I'm confused how arrays are stored in the executable when they're within functions and the like.

With the code below I believe space for the value of the three ints to be stored is made in the executable.

#include <stdlib.h>

int main() {
    int arr[] = {rand(), rand(), rand()};
}

I was thinking for an array in a function, each call would use the same space as the other calls to store their array. But then I thought recursive calls would overwrite each others arrays. I don't get how space for them is left aside, especially with recursion and an unknown number of calls are made. I tried to make an example:

#include <stdio.h>
#include <stdlib.h>
#include <stdbool.h>

bool myfunc(unsigned val) {
    int arr[] = {rand() % 10, rand() % 10};

    if (val == 0)
        return true;

    myfunc(val - 1);

    printf("%d %d\n", arr[0], arr[1]);
    return false;
}

int main() {
    myfunc(rand() % 50);
}

I get arrays elements are stored one after the other. But how is there space for them (in the stack?) when it's unkown how many there will be?

Answer 1

Objects defined with local scope in a function body with automatic storage (without a static keyword) are stored in temporary storage and reclaimed automatically upon exiting the corresponding scope.

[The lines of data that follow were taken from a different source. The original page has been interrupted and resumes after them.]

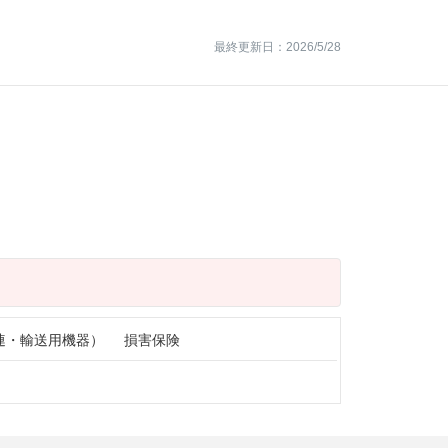
最終更新日：2026/5/28
連・輸送用機器）
損害保険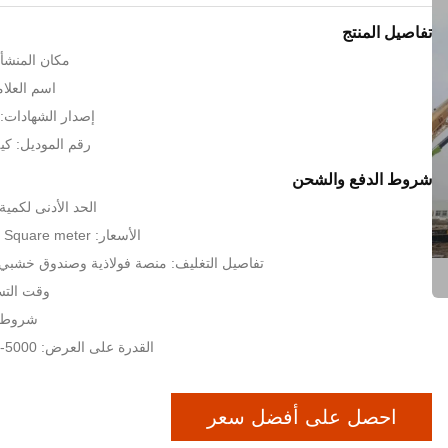
تفاصيل المنتج
مكان المنشأ:
اسم العلامة 
إصدار الشهادات: SO9001:2008
رقم الموديل: كيه
شروط الدفع والشحن
الحد الأدنى لكمية: 200 مترا مرب
الأسعار: USD 40-85 Per Square meter
تفاصيل التغليف: منصة فولاذية وصندوق خشبي أ
وقت التسليم: 35
شروط الدفع
القدرة على العرض: 5000-9000 طن شهريا
احصل على أفضل سعر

Typical modern architectures use the runtime stack for this: the stack pointer register is decremented upon entering the scope by a fixed amount if the size is known at compile time, as is the case for your examples: int arr[] = {rand() % 10, rand() % 10}; defines an array of 2 int , usually 8 bytes.

If the size is only known at runtime, the stack pointer is decremented by a value computed at runtime, possibly causing undefined behavior if this size is too large. The stack pointer is restored to its original value upon leaving the function.